During the Soviet era, the significance of Lesya Ukrainka's work was downplayed. The image of a "sick, exhausted girl in a wreath" was firmly attached to the writer. Thus, she was marginalized as a woman and a Ukrainian.
Lesya Ukrainka, along with Olena Pchilka, Nataliya Kobrynska, Olha Kobylianska, and other writers, had a huge influence on the development of the feminist movement in Ukrainian literature. Her female characters are free in their choices, self-sufficient, proud, and independent, which was an absolute challenge at the time, especially in the Russian Empire. She was published in the women's almanac "First Wreath," founded in 1887 by Nataliya Kobrynska and Olena Pchilka. She supported emancipation and women's movements that advocated for greater opportunities for women's self-realization.

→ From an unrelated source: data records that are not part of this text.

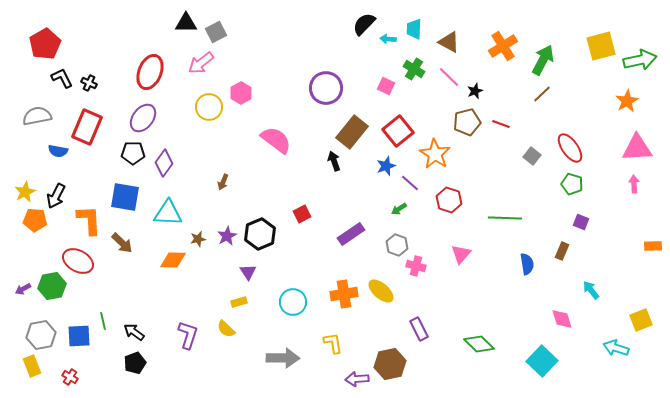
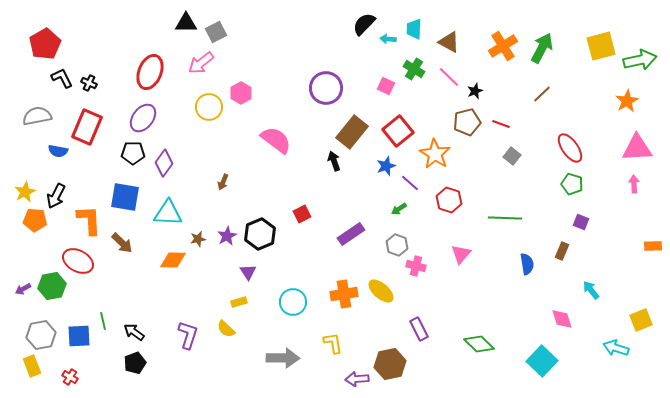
green arrow at (543, 60): moved 1 px left, 12 px up
gray square at (532, 156): moved 20 px left
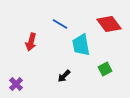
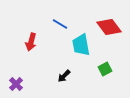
red diamond: moved 3 px down
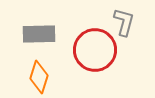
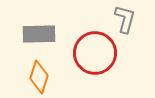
gray L-shape: moved 1 px right, 3 px up
red circle: moved 3 px down
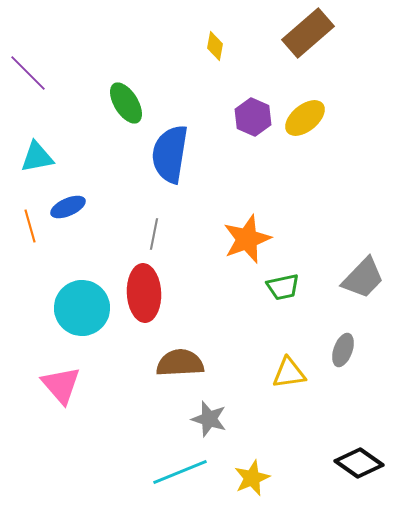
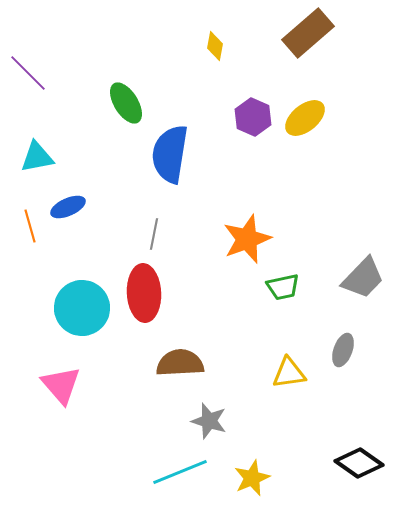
gray star: moved 2 px down
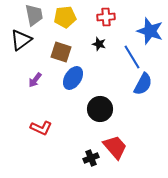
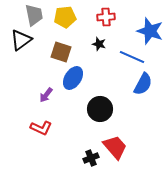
blue line: rotated 35 degrees counterclockwise
purple arrow: moved 11 px right, 15 px down
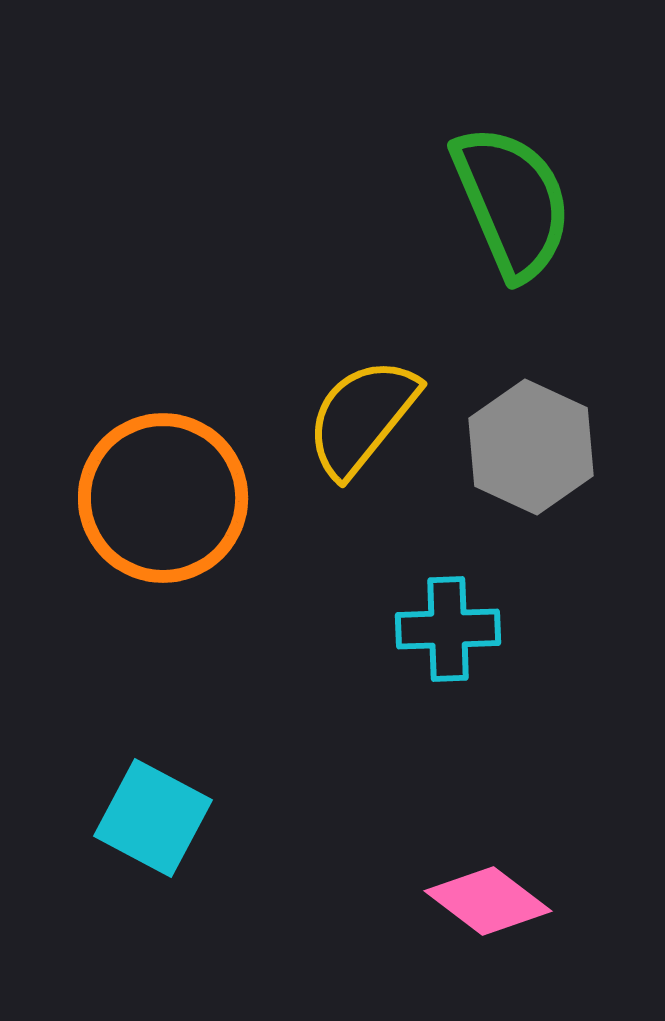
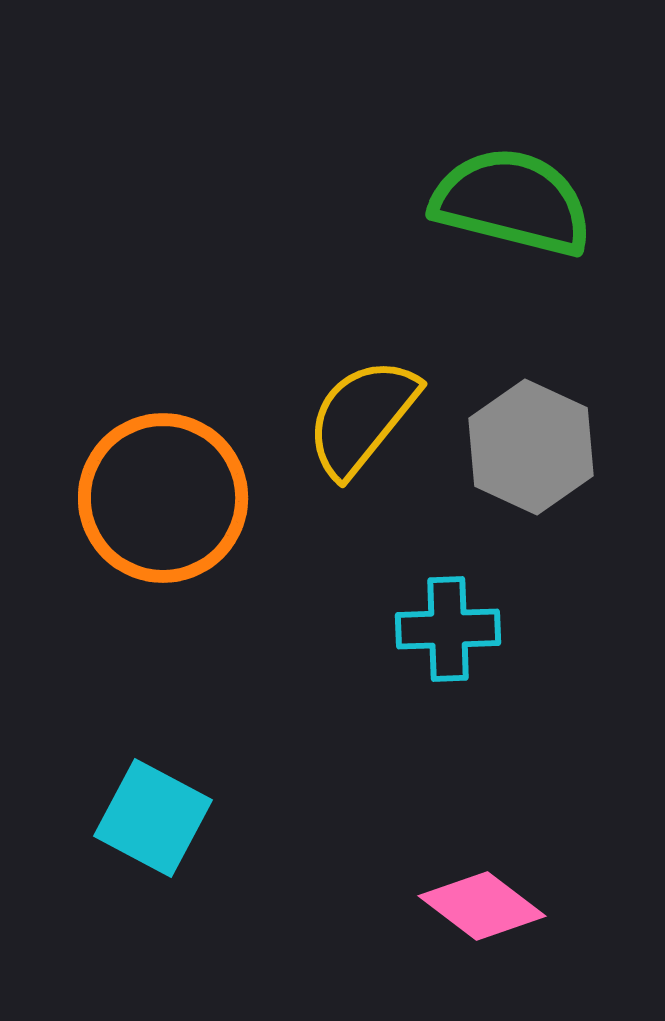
green semicircle: rotated 53 degrees counterclockwise
pink diamond: moved 6 px left, 5 px down
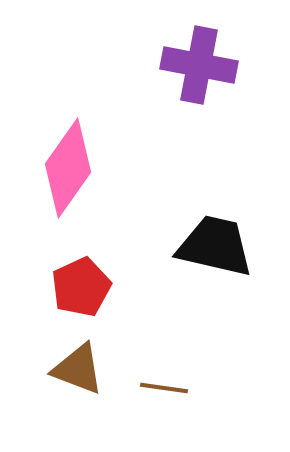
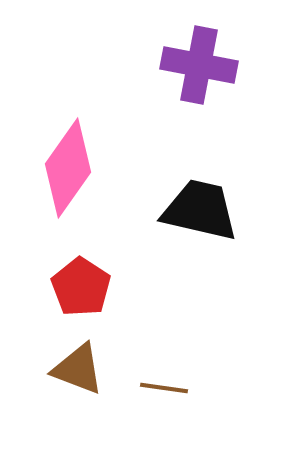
black trapezoid: moved 15 px left, 36 px up
red pentagon: rotated 14 degrees counterclockwise
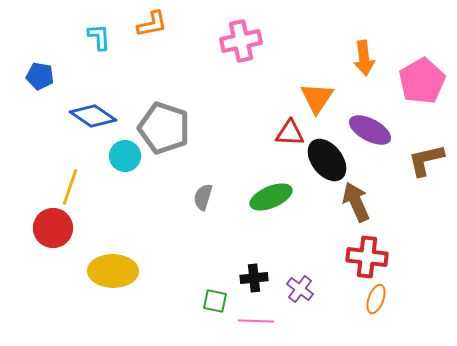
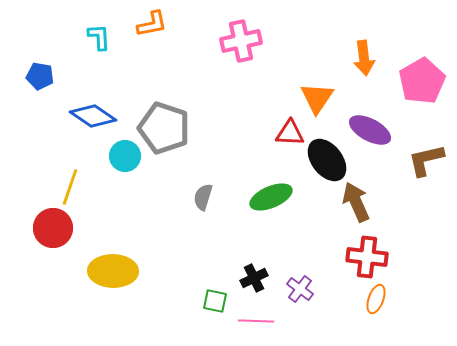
black cross: rotated 20 degrees counterclockwise
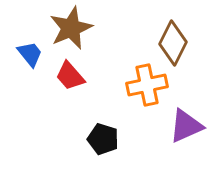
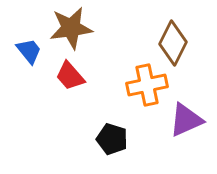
brown star: rotated 15 degrees clockwise
blue trapezoid: moved 1 px left, 3 px up
purple triangle: moved 6 px up
black pentagon: moved 9 px right
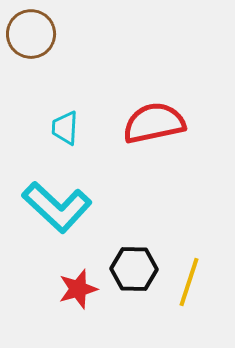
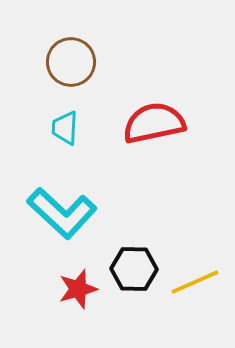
brown circle: moved 40 px right, 28 px down
cyan L-shape: moved 5 px right, 6 px down
yellow line: moved 6 px right; rotated 48 degrees clockwise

Her whole life was a struggle: with illness, with social dogmas, for the right to be Ukrainian, to have her own opinion, to live by her own mind, not to be dependent on anyone. Ivan Franko called Lesya Ukrainka "the only man in our literature."
The writer spent her last years in Egypt and various cities in Georgia, where her husband, Klyment Kvitka, was transferred for work. She died on August 1, 1913, in the Georgian village of Surami, exhausted by illness and kidney failure. She was buried in Kyiv at the Baikove Cemetery next to her father and brother Mykhailo. Six women carried Lesya Ukrainka's coffin to the cemetery.